Having spent most of my life with a love of the ocean, I wasn’t a stranger to surfing. I watched Blue Crush diligently, learning that surfing gives you abs and a hot boyfriend. I wore the Puka shell necklace and the baggy Billabong board shorts with pride. I even took a few lessons; frustrated when the whole class was just me flopping around on a board wedged into the sand. I don’t think I’m alone in saying that ‘surfing’ has always been on the aspirational to-do list. Perhaps even occupying a spot at the top.

However, I can’t imagine it was very high on the list for the population of Taghazout. Content with a simple existence where days spent fishing were broken up only by trips to the Mosque and bowls of steaming hot Tagine. Little did they know they were sitting on a veritable gold mine; The gold being a coastline which rolled in world-class surf every month of the year.

There would have been a moment when the first surfers rocked up in the Moroccan coastal town in their board shorts, boards wedged under their arms. In a country that regards shorts as underwear, you can only imagine what they thought of them; There’s no doubt that over cups of mint tea, they would have been the talk of the town. The town gossips would have had to move onto juicier topics though because the late 60’s and 70’s saw Taghazout becoming a favourite stop on the Moroccan Hippie trail. Of course, this was inevitable especially when you consider the area was fast becoming known for its cheap and plentiful hash. When Jimi Hendrix gave the place a tick of approval- his song Castles Made of Sand was supposedly written about the area- he sealed the town’s fate, and the VW’s came in droves.

I arrived, not in a clanking VW, but folded into a taxi after making the three-hour bus drive from Marrakesh. The blue and white mosque marks the town centre. The door to the mosque, wooden and heavy, and completely off limits to me and all women. Adjacent to the door, the local Tagine store with its fiery pots of food, and next to that, a surf shop. Nothing could sum up Taghazout better than this trifecta of shops.
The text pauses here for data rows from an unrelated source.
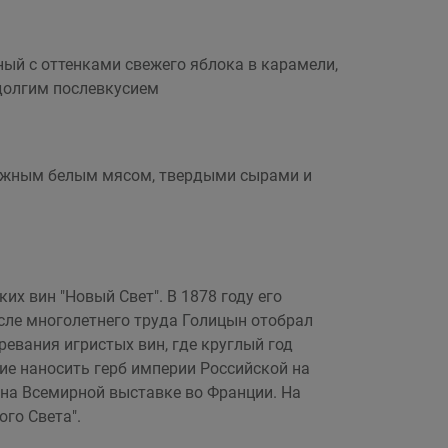
ый с оттенками свежего яблока в карамели,
 долгим послевкусием
 нежным белым мясом, твердыми сырами и
х вин "Новый Свет". В 1878 году его
сле многолетнего труда Голицын отобрал
ревания игристых вин, где круглый год
ие наносить герб империи Российской на
и на Всемирной выставке во Франции. На
го Света".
Taghazout is a Berber (Amazigh), not Arab, village. Forget to make the distinction, and you will be kindly reminded. Pride in their Berber origins has not changed as the locals swapped out their Djellabas for boardies and bleached hair.

As the indigenous people of North Africa, to be confused as Arabs, the people who oppressed and alienated them, is an insult. But the mistake, often born out of ignorance, has lost its sting. The Berbers are just used to it.  While Berbers make up half of Morocco’s population, it’s only recently their culture and language have been officially recognised. Like many oppressed minorities, Berber’s have cultivated a fiercely independent spirit- many prefer to be called ‘Amazigh’ or ‘the free people’; A pursuit they have in common with wave seekers all over the world.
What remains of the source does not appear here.